__Exercise objective__
All lines in the records below that hold "screenshot" are to be shown.

*** Data in this exercise ***

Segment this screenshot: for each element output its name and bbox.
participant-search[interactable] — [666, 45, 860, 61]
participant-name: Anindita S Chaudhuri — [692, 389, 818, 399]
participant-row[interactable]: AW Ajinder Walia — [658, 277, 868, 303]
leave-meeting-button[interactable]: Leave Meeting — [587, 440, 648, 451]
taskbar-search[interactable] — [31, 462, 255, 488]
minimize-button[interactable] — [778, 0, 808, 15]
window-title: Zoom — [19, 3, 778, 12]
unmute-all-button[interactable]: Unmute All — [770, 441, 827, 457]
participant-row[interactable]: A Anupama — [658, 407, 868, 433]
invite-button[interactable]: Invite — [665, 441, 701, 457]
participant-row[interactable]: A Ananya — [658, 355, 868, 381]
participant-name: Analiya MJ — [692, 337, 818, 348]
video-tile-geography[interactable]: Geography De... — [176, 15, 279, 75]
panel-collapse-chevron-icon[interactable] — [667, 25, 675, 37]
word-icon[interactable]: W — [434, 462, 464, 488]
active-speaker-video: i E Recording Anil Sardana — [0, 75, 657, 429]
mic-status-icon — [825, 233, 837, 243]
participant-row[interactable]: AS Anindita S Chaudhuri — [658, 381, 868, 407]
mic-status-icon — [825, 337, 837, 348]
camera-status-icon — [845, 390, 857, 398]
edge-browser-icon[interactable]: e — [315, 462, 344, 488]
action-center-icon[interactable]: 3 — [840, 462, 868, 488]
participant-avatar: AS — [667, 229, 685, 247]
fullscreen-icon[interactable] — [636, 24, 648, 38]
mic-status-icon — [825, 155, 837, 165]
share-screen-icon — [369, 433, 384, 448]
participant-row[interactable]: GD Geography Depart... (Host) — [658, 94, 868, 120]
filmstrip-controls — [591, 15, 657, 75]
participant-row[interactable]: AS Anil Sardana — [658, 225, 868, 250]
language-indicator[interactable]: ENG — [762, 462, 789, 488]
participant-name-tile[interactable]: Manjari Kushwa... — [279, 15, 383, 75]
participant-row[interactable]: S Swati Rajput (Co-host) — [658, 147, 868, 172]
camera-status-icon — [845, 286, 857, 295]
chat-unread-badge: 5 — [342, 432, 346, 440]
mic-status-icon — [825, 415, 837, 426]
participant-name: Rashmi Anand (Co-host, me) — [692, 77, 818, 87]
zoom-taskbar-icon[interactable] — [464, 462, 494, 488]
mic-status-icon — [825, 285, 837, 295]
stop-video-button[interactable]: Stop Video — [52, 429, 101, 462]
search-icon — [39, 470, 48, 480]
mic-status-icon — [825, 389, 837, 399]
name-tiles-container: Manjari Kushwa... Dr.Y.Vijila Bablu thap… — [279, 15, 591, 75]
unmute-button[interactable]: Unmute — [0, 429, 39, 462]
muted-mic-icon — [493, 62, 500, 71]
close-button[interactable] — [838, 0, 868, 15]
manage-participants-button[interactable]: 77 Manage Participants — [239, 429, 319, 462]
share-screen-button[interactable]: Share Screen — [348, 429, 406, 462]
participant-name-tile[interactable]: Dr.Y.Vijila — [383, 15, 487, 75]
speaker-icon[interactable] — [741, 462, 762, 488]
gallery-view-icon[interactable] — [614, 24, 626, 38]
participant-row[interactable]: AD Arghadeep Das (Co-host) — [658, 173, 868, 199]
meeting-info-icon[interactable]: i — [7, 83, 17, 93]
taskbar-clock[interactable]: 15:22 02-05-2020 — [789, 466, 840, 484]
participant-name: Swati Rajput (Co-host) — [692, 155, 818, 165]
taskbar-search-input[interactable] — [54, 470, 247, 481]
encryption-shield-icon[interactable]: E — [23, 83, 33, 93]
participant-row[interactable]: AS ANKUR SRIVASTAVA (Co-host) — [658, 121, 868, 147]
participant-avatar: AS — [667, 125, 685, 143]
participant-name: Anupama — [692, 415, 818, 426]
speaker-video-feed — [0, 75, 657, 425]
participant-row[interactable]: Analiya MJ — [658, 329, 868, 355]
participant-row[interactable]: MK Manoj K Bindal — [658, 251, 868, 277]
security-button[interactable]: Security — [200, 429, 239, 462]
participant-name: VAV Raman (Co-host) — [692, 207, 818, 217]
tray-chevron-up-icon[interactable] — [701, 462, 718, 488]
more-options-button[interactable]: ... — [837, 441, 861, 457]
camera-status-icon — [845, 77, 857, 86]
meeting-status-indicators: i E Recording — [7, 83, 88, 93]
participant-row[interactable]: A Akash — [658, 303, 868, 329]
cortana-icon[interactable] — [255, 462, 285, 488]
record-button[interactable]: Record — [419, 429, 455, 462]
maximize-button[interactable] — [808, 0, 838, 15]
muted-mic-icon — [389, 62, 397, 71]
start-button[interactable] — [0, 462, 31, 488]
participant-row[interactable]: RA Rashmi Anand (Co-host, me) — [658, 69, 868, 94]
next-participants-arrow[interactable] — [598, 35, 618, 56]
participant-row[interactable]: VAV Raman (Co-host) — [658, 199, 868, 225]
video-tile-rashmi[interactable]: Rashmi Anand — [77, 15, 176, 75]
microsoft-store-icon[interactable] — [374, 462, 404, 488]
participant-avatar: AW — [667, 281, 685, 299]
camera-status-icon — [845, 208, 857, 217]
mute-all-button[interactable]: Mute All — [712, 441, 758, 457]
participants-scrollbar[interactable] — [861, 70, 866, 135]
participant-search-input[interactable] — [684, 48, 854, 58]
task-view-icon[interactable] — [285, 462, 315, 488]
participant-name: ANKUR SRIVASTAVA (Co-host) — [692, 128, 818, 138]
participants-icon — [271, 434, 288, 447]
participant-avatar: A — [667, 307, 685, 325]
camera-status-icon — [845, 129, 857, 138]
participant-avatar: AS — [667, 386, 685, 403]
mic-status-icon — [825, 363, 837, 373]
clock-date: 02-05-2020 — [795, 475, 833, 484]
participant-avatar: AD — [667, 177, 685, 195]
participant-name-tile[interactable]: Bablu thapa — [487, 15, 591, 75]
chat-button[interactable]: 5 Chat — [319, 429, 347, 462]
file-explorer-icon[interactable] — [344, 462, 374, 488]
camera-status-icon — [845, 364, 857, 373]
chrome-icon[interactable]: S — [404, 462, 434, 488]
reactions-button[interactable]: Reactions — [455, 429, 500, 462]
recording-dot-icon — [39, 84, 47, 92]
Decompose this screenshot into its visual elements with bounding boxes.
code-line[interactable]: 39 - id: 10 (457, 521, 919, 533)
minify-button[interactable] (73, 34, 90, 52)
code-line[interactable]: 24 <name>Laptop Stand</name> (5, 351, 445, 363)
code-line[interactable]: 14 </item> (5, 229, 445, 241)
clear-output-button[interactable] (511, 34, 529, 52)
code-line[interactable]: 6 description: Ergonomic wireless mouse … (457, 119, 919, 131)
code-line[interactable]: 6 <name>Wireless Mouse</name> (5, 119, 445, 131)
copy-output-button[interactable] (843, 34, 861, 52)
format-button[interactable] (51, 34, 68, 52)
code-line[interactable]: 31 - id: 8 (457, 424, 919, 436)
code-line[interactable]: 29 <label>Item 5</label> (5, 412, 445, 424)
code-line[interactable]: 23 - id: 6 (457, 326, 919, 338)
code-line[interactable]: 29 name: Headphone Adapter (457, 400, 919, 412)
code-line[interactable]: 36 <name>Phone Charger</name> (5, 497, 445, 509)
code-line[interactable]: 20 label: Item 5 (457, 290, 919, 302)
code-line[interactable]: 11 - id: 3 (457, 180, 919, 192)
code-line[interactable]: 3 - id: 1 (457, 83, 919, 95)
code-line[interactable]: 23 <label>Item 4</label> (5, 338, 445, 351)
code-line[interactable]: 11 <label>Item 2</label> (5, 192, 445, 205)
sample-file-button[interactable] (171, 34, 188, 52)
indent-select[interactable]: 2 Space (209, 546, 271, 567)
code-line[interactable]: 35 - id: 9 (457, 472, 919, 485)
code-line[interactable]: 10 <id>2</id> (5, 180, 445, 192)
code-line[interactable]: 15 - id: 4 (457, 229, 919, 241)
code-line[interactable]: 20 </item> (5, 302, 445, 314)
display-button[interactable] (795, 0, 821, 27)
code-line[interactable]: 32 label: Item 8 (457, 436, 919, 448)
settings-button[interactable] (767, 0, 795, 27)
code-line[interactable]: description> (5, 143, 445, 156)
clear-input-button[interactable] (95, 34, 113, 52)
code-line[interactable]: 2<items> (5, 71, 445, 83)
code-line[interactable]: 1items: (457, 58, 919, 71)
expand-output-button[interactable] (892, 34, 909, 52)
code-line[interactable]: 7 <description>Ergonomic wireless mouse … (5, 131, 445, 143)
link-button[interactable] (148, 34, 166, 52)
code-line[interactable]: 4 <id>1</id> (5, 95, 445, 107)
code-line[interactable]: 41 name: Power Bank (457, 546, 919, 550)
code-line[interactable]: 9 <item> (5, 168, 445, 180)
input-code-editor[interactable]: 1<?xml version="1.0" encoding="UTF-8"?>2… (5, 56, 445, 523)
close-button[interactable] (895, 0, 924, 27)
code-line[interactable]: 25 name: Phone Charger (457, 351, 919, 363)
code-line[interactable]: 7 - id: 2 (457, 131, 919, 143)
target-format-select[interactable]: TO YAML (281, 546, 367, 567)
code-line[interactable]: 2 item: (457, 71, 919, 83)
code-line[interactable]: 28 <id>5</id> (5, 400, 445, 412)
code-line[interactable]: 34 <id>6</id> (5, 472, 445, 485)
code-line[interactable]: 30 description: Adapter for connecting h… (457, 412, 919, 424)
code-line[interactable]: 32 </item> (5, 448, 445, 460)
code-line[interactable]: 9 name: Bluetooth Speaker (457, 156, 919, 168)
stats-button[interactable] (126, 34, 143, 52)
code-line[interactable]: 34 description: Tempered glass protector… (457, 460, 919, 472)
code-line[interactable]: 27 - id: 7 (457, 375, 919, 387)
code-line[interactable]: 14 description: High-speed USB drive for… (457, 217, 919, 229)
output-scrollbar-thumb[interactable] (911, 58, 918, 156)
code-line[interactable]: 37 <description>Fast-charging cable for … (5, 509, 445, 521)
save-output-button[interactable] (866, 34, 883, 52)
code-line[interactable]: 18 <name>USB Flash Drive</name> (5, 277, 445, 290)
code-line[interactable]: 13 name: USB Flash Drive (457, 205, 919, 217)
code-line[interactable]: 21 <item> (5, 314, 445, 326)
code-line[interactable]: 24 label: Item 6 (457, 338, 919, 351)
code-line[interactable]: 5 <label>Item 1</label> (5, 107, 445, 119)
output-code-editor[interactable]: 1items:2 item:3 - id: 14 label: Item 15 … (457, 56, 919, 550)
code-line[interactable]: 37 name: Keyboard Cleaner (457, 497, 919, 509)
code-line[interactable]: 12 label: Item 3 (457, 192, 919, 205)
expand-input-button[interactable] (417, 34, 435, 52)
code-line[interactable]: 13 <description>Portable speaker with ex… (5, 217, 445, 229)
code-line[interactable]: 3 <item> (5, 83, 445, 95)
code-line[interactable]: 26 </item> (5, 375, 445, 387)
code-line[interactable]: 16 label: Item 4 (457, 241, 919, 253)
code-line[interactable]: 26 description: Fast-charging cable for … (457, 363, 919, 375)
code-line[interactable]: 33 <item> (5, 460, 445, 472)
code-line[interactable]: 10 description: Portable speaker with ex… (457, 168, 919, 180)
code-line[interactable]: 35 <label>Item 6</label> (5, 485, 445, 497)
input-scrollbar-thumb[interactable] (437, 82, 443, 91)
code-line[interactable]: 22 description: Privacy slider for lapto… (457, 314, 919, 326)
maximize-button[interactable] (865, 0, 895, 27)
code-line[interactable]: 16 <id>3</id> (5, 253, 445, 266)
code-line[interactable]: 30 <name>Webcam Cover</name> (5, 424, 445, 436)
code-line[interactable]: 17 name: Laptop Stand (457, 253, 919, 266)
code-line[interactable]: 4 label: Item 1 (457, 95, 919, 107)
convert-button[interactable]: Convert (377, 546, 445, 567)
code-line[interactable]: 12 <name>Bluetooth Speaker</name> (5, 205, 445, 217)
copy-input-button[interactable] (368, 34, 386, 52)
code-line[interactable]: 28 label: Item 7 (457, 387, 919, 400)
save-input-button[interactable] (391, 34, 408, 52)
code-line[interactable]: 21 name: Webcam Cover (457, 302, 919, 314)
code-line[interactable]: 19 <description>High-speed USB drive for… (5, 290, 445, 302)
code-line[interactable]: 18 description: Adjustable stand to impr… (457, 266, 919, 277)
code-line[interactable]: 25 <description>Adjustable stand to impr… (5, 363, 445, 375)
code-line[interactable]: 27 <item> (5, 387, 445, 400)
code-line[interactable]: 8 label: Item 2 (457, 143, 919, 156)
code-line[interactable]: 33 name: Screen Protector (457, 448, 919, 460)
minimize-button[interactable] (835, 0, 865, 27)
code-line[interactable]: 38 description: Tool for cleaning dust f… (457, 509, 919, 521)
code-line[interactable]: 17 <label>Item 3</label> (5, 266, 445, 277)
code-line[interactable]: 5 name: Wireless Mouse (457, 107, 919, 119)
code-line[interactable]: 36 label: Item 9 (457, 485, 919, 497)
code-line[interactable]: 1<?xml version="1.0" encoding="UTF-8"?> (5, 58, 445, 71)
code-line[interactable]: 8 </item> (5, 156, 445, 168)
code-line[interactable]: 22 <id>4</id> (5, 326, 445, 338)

*** End of Data in this exercise ***

__Answer area__
Segment this screenshot: for each element output its name and bbox.
Decompose this screenshot into its visual elements with bounding boxes.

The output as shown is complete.